In 1971, Betty Crocker published its first Recipe Card Library. A complete set, which could be collected piecemeal via coupons or purchased outright, consisted of 648 cards and came filed away in a mustard-yellow box.

Today, these iconic cards—photo on one side, recipe on the other—appeal as much to our sense of humor as to our taste buds. Betty Crocker’s recipes date from a time of outlandish culinary innovation: Artificial colors were in, conventional divisions between sweet and savory were most definitely not. If a food item could be suspended in gelatin, frozen, molded or creamed it was, and flamboyantly so.

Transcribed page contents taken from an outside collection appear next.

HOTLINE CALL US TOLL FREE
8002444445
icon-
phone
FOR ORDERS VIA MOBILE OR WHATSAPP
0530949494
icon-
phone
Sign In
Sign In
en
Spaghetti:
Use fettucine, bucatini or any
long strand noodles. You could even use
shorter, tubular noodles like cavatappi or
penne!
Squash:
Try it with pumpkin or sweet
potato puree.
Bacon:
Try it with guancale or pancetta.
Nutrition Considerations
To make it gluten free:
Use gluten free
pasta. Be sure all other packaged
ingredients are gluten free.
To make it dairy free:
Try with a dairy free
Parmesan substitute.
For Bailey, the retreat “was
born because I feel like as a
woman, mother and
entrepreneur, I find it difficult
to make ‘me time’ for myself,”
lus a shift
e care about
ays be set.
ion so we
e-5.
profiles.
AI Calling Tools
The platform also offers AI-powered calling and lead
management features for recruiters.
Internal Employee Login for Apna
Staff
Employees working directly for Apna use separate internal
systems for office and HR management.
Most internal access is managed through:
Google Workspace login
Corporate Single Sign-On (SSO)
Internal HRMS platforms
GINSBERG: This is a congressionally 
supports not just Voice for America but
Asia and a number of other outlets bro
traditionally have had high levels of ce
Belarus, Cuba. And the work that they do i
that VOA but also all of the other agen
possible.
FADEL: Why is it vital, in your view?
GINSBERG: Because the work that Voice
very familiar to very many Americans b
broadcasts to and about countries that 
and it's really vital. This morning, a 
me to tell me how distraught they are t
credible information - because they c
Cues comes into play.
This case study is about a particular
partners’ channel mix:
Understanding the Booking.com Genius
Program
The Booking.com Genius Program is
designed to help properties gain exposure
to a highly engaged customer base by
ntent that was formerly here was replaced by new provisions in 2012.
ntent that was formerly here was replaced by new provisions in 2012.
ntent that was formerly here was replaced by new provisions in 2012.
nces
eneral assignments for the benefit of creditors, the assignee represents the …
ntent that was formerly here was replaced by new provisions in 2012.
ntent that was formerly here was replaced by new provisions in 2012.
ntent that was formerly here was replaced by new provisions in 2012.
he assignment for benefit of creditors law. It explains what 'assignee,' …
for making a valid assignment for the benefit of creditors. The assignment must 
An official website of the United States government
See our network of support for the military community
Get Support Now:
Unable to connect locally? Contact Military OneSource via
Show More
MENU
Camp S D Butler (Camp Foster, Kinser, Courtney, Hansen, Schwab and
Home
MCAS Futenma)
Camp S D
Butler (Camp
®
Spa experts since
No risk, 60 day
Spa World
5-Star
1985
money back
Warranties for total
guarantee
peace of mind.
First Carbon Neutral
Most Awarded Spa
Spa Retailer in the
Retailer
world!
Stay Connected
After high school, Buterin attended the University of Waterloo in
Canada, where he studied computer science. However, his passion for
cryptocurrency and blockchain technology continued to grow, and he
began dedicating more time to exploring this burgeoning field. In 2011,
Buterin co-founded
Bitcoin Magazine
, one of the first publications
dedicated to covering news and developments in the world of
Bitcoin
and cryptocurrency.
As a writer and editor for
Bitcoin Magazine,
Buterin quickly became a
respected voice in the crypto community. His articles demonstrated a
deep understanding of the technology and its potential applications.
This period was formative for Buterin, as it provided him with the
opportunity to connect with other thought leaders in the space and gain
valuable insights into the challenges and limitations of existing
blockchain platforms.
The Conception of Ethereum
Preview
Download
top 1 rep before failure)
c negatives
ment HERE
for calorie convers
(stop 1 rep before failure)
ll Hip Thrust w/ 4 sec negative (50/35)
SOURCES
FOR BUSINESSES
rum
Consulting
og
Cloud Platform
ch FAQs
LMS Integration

But in the 1970s, Betty Crocker’s Recipe Card Library was a kitchen countertop icon that reflected radical changes in American society. Women were entering the workforce in unprecedented numbers, and domesticity had fallen out of fashion. For cooking to be considered a worthwhile pursuit, it had to be deemed cutting-edge. Processed foods and quick cooking styles such as microwaving were thought of as sophisticated. Perhaps most importantly, the modern woman was a hostess, not a homemaker: The Recipe Card Library placed a disproportionate emphasis on cooking for guests.

Recipe cards were not unique to Betty Crocker. The concept had sprung up alongside women’s magazines, which would offer mail-out recipe cards to subscribers to promote consumer loyalty. They grew in ubiquity from the 1930s onward, in line with the exponential popularity of women’s titles.

Betty Crocker came to the recipe card trend from the position of canny advertiser. To the surprise of many, the eponymous Betty was never a real person, but rather a friendly face created in the 1920s to front a flour brand. Being imaginary meant that she was uniquely malleable. 1920s Betty was a bouffant housewife who taught women how to bake cakes; 1970s Betty was a socialite and self-professed feminist with an effortless knack for entertaining.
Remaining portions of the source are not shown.